Jetta and Ben disappeared from the dancefloor almost two hours from closing and did not resurface. Mahdi mixed what felt like a hundred Sunrisers and gave none of them to his favourite customer. It served him right, maybe, for entertaining the flirtation of a woman he had no interest in. But he hadn't thought Ben had it in him to make him pay quite this badly.
Closing time arrived and Mahdi did not feel his usual crashing relief. The club emptied out and there was still no sign of Ben nor Jetta. They had gone home together, presumably. Never mind that Mahdi had assumed Ben was only interested in women as far as dance partners went. Never kriffing mind. It was all his own fault.
Mahdi washed the glasses and wiped down the benchtops and sealed up all the bottles and containers of garnishes. This was his longest shift of the week, his turn to do all the final closing checks. The sun would have risen outside.
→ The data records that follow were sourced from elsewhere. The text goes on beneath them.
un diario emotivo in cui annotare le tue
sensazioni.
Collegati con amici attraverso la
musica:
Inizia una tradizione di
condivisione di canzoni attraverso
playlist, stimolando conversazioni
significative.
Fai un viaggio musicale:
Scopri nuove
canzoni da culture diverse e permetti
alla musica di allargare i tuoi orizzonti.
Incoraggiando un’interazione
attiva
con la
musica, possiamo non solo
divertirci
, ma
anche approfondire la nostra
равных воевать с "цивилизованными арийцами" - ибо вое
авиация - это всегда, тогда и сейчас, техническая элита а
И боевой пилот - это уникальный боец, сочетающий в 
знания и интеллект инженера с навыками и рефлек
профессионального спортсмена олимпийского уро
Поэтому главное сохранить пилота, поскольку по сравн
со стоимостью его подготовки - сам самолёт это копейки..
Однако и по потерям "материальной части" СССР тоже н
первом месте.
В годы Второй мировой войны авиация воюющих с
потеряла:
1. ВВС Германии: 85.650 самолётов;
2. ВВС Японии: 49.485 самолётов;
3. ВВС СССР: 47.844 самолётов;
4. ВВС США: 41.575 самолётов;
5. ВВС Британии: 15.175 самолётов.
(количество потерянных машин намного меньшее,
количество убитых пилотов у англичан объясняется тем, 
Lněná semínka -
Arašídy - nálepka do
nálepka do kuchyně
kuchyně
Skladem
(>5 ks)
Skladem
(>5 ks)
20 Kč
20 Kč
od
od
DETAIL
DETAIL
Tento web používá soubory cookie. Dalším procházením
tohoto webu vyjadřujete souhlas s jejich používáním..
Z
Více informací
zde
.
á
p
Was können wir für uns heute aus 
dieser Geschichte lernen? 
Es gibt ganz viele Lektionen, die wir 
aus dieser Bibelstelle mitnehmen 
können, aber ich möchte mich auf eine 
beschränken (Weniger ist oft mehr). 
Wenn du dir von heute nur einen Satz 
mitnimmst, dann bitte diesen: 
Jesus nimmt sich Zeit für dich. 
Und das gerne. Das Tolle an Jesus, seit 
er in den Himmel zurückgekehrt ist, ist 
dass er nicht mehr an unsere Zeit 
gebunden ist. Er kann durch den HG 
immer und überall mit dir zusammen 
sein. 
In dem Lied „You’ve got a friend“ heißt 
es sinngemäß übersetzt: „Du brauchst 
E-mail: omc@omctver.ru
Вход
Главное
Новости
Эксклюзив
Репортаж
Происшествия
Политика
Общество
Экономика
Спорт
He was accompanied only by the humming of his solitary cleaning droid, working to mop the spilled drinks and hells knew what else from the floor. He always saved the least pleasant task for last. A-LT would clean the bathrooms for him – thank the stars – but it was Mahdi who had the joy of clearing the droid's path by dragging out whoever had chosen to pass out on the floor this week.
He shouldered open the door and his breath caught; frozen on the spot, the door nearly struck him as it swung closed. Ben, sitting on the floor with Jetta's sleeping head in his lap, greeted him with a smile.
"Stars, am I glad to see you, Mahdi. It's morning-time?"
"Yeah. Closing."
There was a large patch of drool on Korkie's trousers from Jetta's open mouth.
"She's fine," Ben assured him. "Don't worry."
"She looks like shit."
Ben nodded his agreement.
"She was very, very up and now she's very, very down," he recounted lightly. "But breathing just fine. I figured I'd stick around and make sure no one abducted her."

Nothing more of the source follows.